Marina De Franceschini
Le ville romane della X Regio, Venetia et Histria
Catalogo
e carta archeologica degli insediamenti rurali dalla fine della
repubblica al tardo impero. Roma 1999 (pp. 973, 291 tavole, con 20
cartine)
The discovery and conquest of the Po Valley had for Rome the same importance that the discovery of America later had for Europe. It was the opening of a new horizon and the starting point of a fast economic growth, which was the solid foundation of the hegemony of Rome in the Venetia et Histria and in Europe.
The book lists 576 sites of villas, their decoration, features and industrial plants, such as torcularia; it reconstructs the economic history of that part of Italy in Roman time.
At the center of the Roman economic system - which was consistently exported in the Mediterranean world and in the northern Provinces - were the Villas, their products, the centuriation and the main cities; then came the road network, the navigable rivers, the fluvial and sea harbors, which enabled all sorts of commerce.

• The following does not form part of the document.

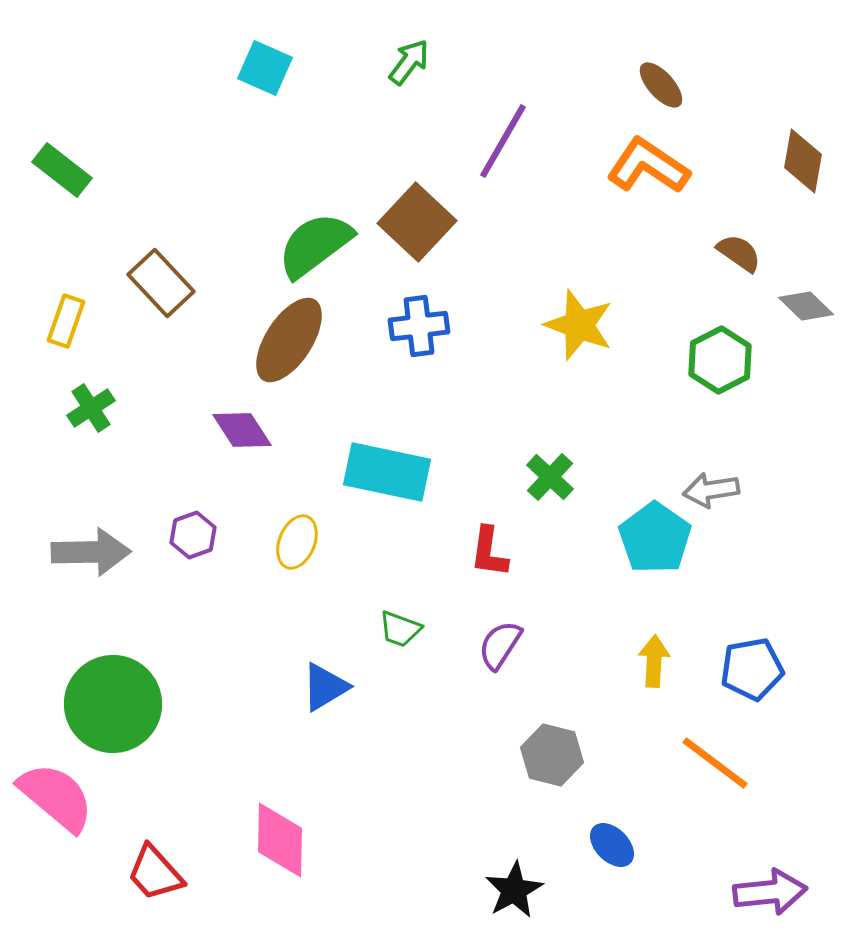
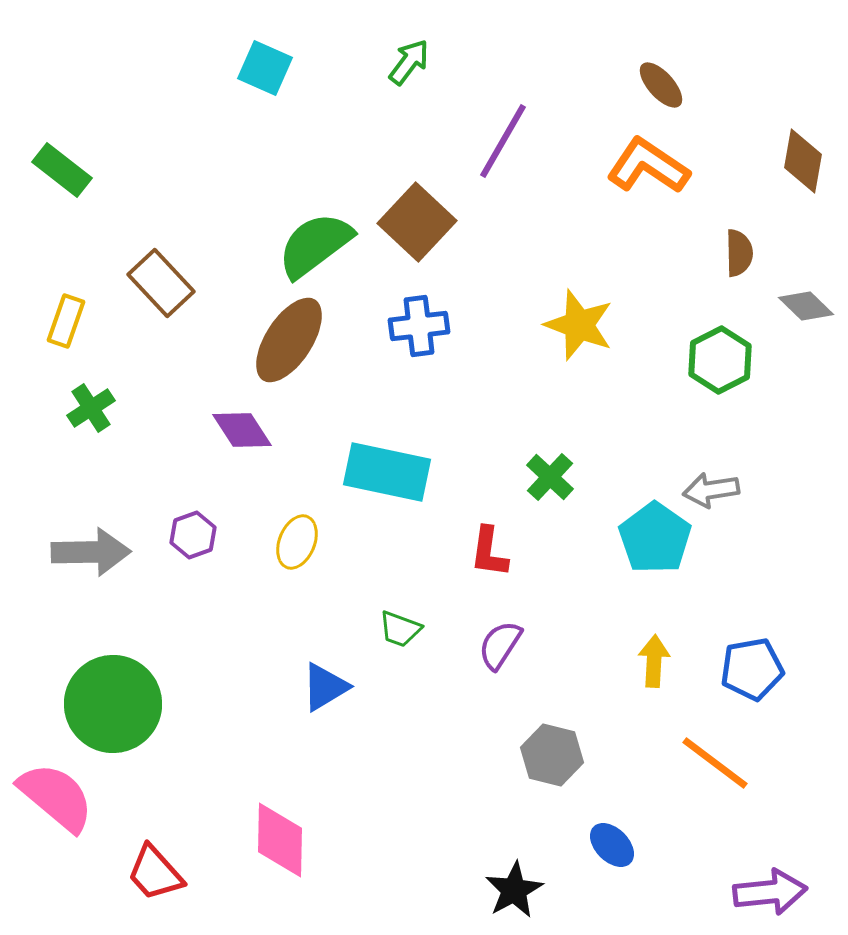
brown semicircle at (739, 253): rotated 54 degrees clockwise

The history of the Roman hegemony in Venetia et Histria started in the III century B.C., with the epic times of the first Roman colonies; then came the 'golden' augustan times with their economic boom, and finally the difficult years of the 'decline and fall' of the Roman Empire.
This book uncovers new perspectives on the III-IV centuries, the villas and their economy in late antiquity.